TRY IT: Write out exactly the lines of the entries below from the one holding "個停電計劃所影響的區域約占" to the one holding "且能源價格還將不可避免的升", inclusive, and leave out all other lines.

DATA LISTING:
►

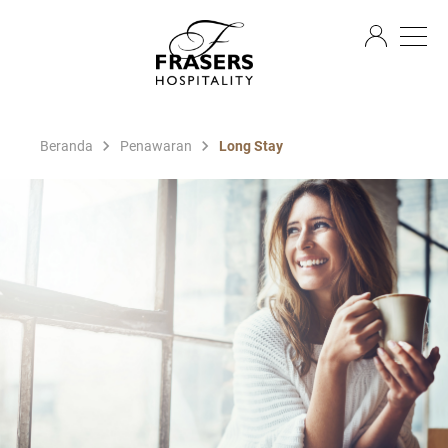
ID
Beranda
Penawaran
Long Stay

◄
►

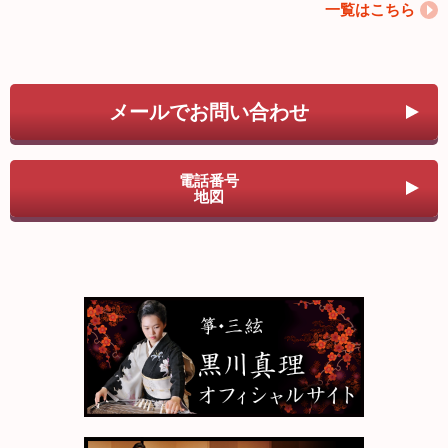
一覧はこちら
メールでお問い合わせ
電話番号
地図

◄
►

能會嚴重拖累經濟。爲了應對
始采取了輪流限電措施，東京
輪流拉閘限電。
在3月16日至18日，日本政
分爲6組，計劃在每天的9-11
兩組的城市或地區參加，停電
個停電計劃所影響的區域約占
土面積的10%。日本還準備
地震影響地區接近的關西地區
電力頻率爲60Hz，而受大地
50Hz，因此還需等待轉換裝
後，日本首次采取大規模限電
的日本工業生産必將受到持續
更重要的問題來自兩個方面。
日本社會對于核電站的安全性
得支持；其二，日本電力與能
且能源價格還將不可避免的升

◄

SOLUTION FOR THIS TASK:
個停電計劃所影響的區域約占
土面積的10%。日本還準備
地震影響地區接近的關西地區
電力頻率爲60Hz，而受大地
50Hz，因此還需等待轉換裝
後，日本首次采取大規模限電
的日本工業生産必將受到持續
更重要的問題來自兩個方面。
日本社會對于核電站的安全性
得支持；其二，日本電力與能
且能源價格還將不可避免的升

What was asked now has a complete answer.